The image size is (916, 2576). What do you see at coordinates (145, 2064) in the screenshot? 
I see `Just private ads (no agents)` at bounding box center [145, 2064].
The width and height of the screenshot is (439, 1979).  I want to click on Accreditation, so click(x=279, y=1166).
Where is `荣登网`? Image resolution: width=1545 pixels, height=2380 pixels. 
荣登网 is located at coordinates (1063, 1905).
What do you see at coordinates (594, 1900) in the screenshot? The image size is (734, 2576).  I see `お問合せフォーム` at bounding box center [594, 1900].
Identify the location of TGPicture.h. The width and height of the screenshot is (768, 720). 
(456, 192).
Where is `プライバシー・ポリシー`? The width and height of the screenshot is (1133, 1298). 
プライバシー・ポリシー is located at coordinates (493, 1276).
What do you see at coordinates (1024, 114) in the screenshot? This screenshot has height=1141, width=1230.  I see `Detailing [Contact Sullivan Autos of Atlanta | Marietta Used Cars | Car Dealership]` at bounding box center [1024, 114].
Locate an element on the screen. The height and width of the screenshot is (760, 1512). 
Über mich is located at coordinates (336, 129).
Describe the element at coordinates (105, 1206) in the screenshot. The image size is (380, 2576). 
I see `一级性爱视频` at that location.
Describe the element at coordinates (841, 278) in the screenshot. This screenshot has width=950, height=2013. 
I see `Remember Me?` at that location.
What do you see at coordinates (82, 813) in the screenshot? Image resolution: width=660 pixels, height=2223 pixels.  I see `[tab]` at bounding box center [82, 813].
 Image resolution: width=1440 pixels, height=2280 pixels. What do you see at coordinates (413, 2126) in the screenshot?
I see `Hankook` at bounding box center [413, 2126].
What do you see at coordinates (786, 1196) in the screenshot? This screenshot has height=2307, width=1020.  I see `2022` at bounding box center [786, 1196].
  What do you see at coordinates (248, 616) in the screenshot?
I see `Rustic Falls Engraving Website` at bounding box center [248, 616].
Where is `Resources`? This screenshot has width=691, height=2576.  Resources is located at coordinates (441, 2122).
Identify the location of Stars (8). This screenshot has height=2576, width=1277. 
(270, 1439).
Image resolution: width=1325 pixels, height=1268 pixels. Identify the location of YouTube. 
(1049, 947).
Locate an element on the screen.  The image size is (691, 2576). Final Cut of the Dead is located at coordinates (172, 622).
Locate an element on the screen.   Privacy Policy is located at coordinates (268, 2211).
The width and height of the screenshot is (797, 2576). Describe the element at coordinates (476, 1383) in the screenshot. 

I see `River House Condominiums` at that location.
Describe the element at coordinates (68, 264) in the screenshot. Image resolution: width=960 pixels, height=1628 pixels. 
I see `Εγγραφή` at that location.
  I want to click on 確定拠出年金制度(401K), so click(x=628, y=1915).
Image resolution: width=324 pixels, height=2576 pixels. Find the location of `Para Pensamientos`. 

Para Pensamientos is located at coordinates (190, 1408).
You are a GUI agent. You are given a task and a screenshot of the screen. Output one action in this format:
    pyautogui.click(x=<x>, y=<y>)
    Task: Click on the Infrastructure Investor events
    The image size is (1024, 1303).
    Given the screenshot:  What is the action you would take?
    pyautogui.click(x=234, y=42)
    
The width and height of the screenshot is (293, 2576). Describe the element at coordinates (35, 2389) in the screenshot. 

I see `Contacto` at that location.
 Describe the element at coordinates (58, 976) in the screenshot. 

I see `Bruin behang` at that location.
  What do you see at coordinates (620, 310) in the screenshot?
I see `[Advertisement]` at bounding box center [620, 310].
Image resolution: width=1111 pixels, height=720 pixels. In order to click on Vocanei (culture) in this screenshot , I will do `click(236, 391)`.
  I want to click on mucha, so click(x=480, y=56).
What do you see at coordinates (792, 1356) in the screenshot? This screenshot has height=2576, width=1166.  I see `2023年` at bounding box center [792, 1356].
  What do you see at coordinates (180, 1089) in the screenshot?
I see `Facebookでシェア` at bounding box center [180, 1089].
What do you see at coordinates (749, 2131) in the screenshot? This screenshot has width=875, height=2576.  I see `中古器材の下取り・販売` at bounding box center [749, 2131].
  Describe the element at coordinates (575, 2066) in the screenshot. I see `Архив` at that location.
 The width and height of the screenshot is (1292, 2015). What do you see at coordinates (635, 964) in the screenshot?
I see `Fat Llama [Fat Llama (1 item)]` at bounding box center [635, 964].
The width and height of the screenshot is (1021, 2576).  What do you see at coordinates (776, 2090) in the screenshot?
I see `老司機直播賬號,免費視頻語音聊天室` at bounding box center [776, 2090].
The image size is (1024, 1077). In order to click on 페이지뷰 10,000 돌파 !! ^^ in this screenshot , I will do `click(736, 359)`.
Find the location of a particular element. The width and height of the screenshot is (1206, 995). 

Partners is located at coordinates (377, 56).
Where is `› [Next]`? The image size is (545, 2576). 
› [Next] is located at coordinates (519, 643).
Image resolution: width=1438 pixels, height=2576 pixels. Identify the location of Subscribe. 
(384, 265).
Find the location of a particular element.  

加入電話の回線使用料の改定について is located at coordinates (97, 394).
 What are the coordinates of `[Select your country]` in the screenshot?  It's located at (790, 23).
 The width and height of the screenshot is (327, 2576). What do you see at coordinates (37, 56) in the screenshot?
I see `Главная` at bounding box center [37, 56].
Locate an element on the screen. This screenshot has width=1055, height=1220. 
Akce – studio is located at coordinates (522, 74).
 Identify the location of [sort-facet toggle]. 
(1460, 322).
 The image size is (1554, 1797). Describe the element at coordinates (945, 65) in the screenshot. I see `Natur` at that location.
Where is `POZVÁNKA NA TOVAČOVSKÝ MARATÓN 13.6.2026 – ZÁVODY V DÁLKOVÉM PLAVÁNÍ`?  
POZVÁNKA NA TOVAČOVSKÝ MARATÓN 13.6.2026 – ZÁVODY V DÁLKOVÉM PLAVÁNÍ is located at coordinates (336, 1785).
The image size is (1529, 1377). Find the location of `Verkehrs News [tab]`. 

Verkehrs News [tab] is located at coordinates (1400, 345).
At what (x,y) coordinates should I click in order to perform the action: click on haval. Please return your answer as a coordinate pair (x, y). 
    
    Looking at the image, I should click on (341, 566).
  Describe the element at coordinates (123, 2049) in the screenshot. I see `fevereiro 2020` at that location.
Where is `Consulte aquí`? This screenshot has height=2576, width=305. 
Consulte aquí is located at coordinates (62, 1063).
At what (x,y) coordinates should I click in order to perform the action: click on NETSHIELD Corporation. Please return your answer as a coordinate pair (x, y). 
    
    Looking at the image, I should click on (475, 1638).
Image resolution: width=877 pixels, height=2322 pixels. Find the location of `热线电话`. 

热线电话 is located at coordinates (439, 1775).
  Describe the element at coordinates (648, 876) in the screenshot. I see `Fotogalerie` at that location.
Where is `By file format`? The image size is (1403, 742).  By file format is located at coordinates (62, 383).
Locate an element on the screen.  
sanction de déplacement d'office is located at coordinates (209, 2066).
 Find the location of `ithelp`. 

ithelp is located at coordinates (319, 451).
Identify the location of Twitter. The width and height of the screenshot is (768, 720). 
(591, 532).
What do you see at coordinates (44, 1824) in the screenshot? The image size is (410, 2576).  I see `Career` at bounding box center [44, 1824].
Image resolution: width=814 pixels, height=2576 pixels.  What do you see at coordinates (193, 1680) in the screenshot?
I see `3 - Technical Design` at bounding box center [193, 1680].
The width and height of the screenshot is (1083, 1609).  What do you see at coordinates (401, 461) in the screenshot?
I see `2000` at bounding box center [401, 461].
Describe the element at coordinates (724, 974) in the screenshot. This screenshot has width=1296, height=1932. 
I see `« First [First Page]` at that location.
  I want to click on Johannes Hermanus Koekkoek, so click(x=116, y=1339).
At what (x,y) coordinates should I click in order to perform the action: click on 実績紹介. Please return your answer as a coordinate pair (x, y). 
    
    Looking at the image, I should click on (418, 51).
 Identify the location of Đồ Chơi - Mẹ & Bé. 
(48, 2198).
◆ ◆ ◆ ◆ ◆ ◆ ◆
▸ What this task involves:
Write only the number of lines in the data where the word "format" occurs.

▸ Expected answer:
2